I think the bigger question is, why would you want to do this? Like you noted, the solution guide says the default is 100 milliseconds (see below). Do you get your support from Cisco and/or a partner, as if you switch to something non-standard, or go to upgrade at some point, TAC/A2Q may flag it? ----- "There are several parameters associated with heartbeats. In general, leave these parameters set to their system default values. Some of these values are specified when a connection is established. Other parameters can be set in the Windows registry. The two values of most interest are:
The amount of time between heartbeats
The number of missed heartbeats (currently hard-coded to five) that indicate a failure
The default value for the private heartbeat interval between redundant components is 100 milliseconds. One side can detect the failure of the circuit or the other side after 500 ms. The default heartbeat interval between a central site and a peripheral gateway is 400 ms. In this case, it takes 2 seconds to reach the circuit failure threshold."
Are you using the same physical network for both private and public traffic? That is also a red flag for support. There are QoS settings that may help prioritize the high priority private traffic as well. One thing to try is a continuous ping to/from the private interfaces to get an idea of just how much variation there is in latency and packet loss. IMHO if your private network is not robust enough to consistently handle the defaults, you are better off running simplex than messing with the timers or counters - rarely does it improve matters and usually causes unpredictable performance.

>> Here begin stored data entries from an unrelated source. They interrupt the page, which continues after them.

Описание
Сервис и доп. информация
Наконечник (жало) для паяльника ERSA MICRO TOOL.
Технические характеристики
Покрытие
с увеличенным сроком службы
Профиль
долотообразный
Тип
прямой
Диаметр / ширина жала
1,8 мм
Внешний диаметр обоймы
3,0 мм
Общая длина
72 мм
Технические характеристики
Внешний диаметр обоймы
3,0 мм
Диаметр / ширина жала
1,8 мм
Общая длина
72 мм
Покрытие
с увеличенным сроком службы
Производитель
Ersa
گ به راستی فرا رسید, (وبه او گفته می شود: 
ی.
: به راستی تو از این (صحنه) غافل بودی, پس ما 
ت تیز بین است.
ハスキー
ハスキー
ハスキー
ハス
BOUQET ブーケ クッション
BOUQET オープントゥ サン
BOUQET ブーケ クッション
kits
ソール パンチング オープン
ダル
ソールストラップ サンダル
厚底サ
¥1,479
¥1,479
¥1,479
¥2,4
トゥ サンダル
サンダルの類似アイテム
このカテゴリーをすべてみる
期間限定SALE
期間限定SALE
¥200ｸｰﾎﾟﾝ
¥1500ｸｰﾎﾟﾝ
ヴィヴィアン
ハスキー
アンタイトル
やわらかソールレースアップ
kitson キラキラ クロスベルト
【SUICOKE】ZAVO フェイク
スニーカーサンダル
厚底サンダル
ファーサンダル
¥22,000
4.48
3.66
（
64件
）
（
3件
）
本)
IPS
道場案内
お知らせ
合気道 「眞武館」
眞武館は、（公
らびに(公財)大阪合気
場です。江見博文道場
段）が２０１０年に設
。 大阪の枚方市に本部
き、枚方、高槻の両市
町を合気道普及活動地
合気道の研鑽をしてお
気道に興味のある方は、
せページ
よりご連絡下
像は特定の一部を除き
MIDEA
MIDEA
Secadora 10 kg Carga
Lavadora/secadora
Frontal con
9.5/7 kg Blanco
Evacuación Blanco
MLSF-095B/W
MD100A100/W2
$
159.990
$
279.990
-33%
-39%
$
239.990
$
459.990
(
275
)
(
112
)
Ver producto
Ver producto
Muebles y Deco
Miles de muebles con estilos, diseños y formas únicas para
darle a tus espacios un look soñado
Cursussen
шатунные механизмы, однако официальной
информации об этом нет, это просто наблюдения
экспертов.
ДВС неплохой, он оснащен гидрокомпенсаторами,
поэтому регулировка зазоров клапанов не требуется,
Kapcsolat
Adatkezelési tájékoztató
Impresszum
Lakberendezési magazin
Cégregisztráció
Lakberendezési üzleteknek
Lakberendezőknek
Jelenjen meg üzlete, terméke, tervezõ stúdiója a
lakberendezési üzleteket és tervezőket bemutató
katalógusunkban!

We had similar case the system fails over from PG site A (Active node) to PG site B (Standby node) which isn't smooth and affecting on agents' finesse web interface and when it comes back to Site A again after it becomes reachable finesse flaps again. This flapping wasn't detected on our Network monitoring tools.
After a lot of discussions with our partner, we came with the conclusion that if we would increase the failover interval, we would have to get cisco professional services to redesign every component that relies on the CTI High available service and will pay professional services to any other system that will integrate with it to adjust its timeout to support that Custom PG high availability. and we could also face possible instability of these integrated systems' because of it.

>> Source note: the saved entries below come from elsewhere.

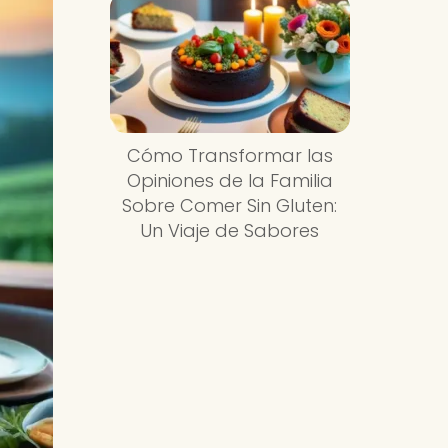
Cómo Transformar las
Opiniones de la Familia
Sobre Comer Sin Gluten:
Un Viaje de Sabores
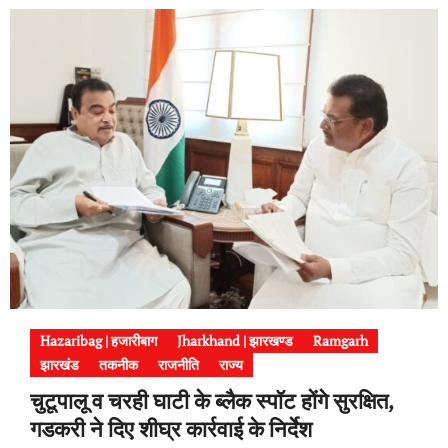
Hazaribag | हजारीबाग
Jharkhand | झारखण्ड
Ramgarh
झारखंड
तकनीक
राजनीति
राज्य
चुटूपालू व चरही घाटी के ब्लैक स्पॉट होंगे सुरक्षित,
गडकरी ने दिए शीघ्र कार्रवाई के निर्देश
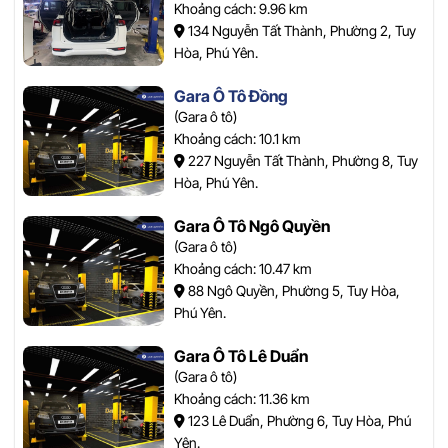
Khoảng cách: 9.96 km
134 Nguyễn Tất Thành, Phường 2, Tuy
Hòa, Phú Yên.
Gara Ô Tô Đồng
(Gara ô tô)
Khoảng cách: 10.1 km
227 Nguyễn Tất Thành, Phường 8, Tuy
Hòa, Phú Yên.
Gara Ô Tô Ngô Quyền
(Gara ô tô)
Khoảng cách: 10.47 km
88 Ngô Quyền, Phường 5, Tuy Hòa,
Phú Yên.
Gara Ô Tô Lê Duẩn
(Gara ô tô)
Khoảng cách: 11.36 km
123 Lê Duẩn, Phường 6, Tuy Hòa, Phú
Yên.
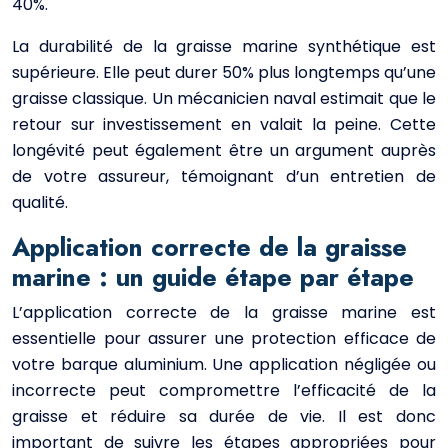
40%.
La durabilité de la graisse marine synthétique est
supérieure. Elle peut durer 50% plus longtemps qu’une
graisse classique. Un mécanicien naval estimait que le
retour sur investissement en valait la peine. Cette
longévité peut également être un argument auprès
de votre assureur, témoignant d’un entretien de
qualité.
Application correcte de la graisse
marine : un guide étape par étape
L’application correcte de la graisse marine est
essentielle pour assurer une protection efficace de
votre barque aluminium. Une application négligée ou
incorrecte peut compromettre l’efficacité de la
graisse et réduire sa durée de vie. Il est donc
important de suivre les étapes appropriées pour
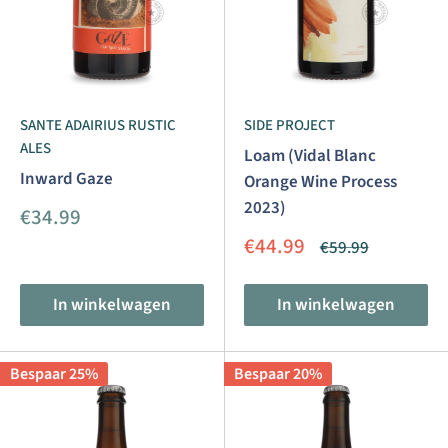
SANTE ADAIRIUS RUSTIC
SIDE PROJECT
ALES
Loam (Vidal Blanc
Inward Gaze
Orange Wine Process
2023)
Aanbiedingsprijs
€34.99
Aanbiedingsprijs
€44.99
Normale
€59.99
prijs
In winkelwagen
In winkelwagen
Bespaar 25%
Bespaar 20%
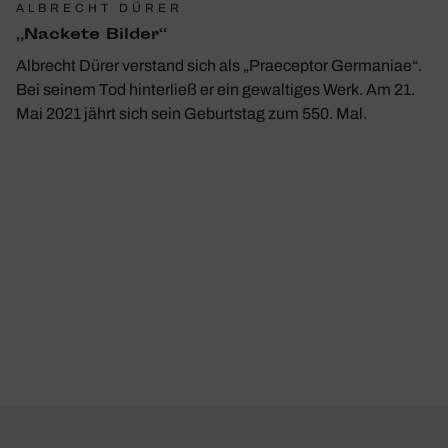
ALBRECHT DÜRER
„Nackete Bilder“
Albrecht Dürer verstand sich als „Praeceptor Germaniae“.
Bei seinem Tod hinterließ er ein gewaltiges Werk. Am 21.
Mai 2021 jährt sich sein Geburtstag zum 550. Mal.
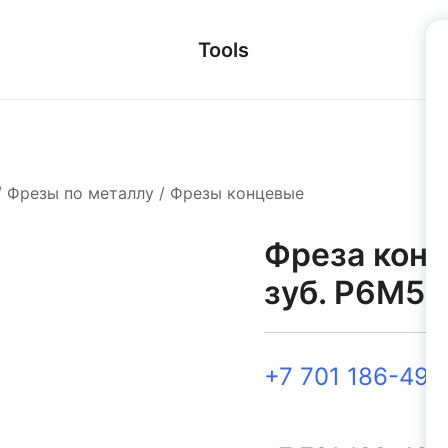
Tools
/
Фрезы по металлу
/
Фрезы концевые
Фреза конц
зуб. Р6М5
+7 701 186-49-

You can find all about this topic, if you read chapter High Availability and Network Design in Solution Design Guide for Cisco Unified Contact Center Enterprise document.

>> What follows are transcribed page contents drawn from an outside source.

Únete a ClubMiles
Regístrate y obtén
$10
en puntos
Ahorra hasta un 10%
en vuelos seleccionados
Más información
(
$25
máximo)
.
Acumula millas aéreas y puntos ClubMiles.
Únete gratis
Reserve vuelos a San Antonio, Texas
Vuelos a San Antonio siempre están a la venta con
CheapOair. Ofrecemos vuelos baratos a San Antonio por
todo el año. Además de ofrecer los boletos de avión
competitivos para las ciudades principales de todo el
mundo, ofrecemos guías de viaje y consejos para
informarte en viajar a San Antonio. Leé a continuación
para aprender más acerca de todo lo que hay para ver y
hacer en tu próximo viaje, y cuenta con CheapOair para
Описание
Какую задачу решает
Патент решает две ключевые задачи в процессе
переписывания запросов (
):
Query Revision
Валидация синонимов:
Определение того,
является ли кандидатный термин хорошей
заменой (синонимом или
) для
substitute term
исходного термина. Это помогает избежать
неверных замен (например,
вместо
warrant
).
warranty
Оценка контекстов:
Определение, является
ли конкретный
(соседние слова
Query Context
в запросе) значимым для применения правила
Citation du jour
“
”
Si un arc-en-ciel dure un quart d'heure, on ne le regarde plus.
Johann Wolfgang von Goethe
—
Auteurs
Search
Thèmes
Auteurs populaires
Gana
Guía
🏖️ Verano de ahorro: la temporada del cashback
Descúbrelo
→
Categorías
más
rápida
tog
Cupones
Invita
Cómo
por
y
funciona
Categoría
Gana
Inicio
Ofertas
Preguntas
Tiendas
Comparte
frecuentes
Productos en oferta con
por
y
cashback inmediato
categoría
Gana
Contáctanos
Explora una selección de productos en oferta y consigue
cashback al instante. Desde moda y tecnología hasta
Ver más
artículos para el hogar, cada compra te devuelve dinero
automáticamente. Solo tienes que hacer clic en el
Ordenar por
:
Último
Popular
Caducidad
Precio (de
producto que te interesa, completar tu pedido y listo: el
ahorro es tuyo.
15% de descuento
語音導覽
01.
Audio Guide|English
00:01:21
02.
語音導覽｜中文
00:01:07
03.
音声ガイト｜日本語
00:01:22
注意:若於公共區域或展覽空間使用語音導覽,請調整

However, After sometime issue was resolved on its own, when we tracked it back to see what might have solved it, we found that during one of unrelated CiscoTAC case, CiscoTAC Engineer did exit_opc command on PG that might have fixed it.
Caution: Use caution when you issue the exit_opc command. This command instructs the OPC process to exit on both sides of the PG, if duplexed. Node Manager forces the process to restart, which then forces a reload of the configuration for the Call Router. All internal peripheral and agent states are flushed. Then, OPC and Peripheral Interface Manager (PIM) relearn the PG and its configuration.